No sono, os territórios dão-se a nós
entre estações de vária e exuberante
expressão, ciclos relevos um tumulto vivo
lembrando um organismo antigo entregue
a um cultivo detalhado de tudo quanto
o envolveu e colheu dele um respiro
a sua ordem de propagação. Sou chegado
a isto tardiamente e começo a ouvir-me
nas relações distantes, só me conheço
como um estranho esparso anterior
recuperando movimentos frases o pó
de mãos cuja madurez me impregna
os gestos e se me lembram que não
devo comparar nem perder o fio
para uma forma de terror, e que a tarefa
da beleza é quebrar-nos, fazer de nós
homens, ou melhor, formas desistidas,
já o divino escreve-se seguidamente
numa perseguição radiosa firme
arrastando tudo, comovendo, arrancando
de cada limite as forças, assim só resta
essa pergunta: terei ardor que me faça
tão doloroso e paciente, tão revisto
estrangulado por essa inquietação
com que decora a presa atento a cada
músculo o menor acento na pele, o silêncio
tenso vigilante a permanência desse susto
que lhe salva a vida, e muito depois
o sangue em grito que floresce
quando trocam explicações nesse laço
sombrio entre a vida e a morte. Por isso,
o verso nasce para um sustento absurdo,
esgotando-se numa agonia tão doce
que nos dilacera pelo tempo fora.

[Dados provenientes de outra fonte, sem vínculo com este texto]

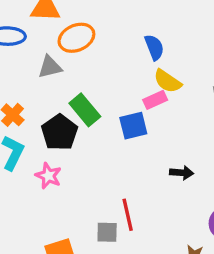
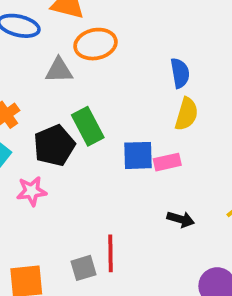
yellow semicircle: (167, 81) -> (187, 114), turned -120
pink rectangle: (155, 100) -> (167, 162), moved
pink star: (48, 176) -> (32, 191), turned 30
gray square: (107, 232) -> (84, 268), turned -30

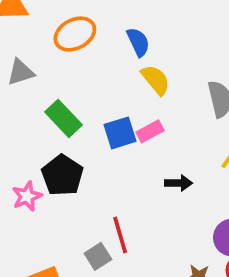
orange ellipse: (96, 44) -> (75, 34), moved
yellow semicircle: (187, 114) -> (156, 80), turned -40
black pentagon: (54, 145) -> (62, 175), moved

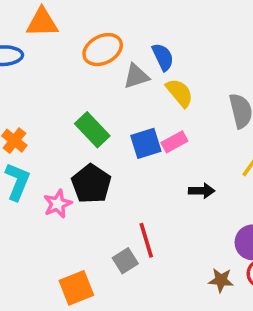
gray triangle: (21, 72) -> (136, 76), moved

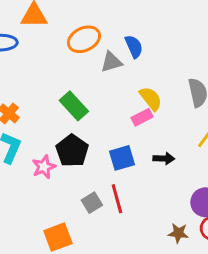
yellow semicircle: (180, 93) -> (151, 99), moved
blue square: (146, 143) -> (122, 158), moved
gray square: (125, 261) -> (92, 203), moved

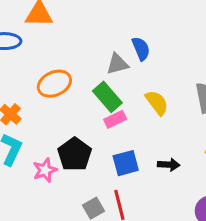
orange ellipse: (84, 39) -> (54, 84), moved
green rectangle: (74, 106) -> (107, 97), moved
pink rectangle: (142, 117) -> (115, 119), moved

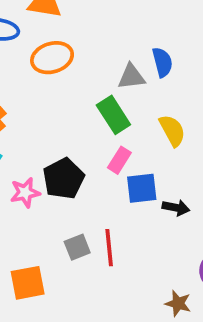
orange ellipse: (54, 84) -> (52, 58), moved
pink rectangle: (115, 119) -> (119, 160), moved, turned -40
blue square: (126, 163) -> (142, 188), moved

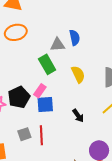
pink rectangle: (119, 160) -> (40, 91), moved
blue square: (142, 188) -> (45, 105), moved
black arrow: (176, 208) -> (78, 116), turned 40

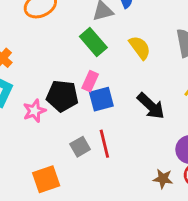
black pentagon: (19, 97) -> (62, 96), turned -30
black arrow: (78, 116) -> (151, 106), size x1.5

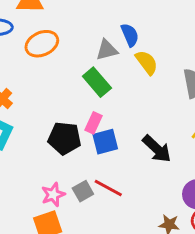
yellow semicircle: (140, 48) -> (147, 62), moved
pink star: (34, 111) -> (53, 195), moved
red line: (104, 144) -> (108, 188), turned -48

Não se mata,
não se escreve um verso impunemente.
Escutamos a música desse encadeamento feroz
os sons desse que ilustra um maior arrebatamento
porque mais estudado, a crueldade em floração
sintetizando intimamente outro acorde
de ordem estelar, um oxigénio
que se inverte no sangue, transforma
subtilmente as matérias naturais, colhe
frutos, fere o rosto nos arbustos, levanta
a escama e o reflexo, aquele grão negro
no olhar dos peixes, e vê onde a carne
se confunde nas pétalas, como ele se dobra
e desce atraído pelas eras inspirando
um cheiro tão rude que não se acha
nos dicionários, assim também toda a luz
força e invade a gestação negra e enche
a boca para sentir na língua aquele nó
essa profundeza extática a raiz exaltada
o núcleo pulsante de uma vida secreta.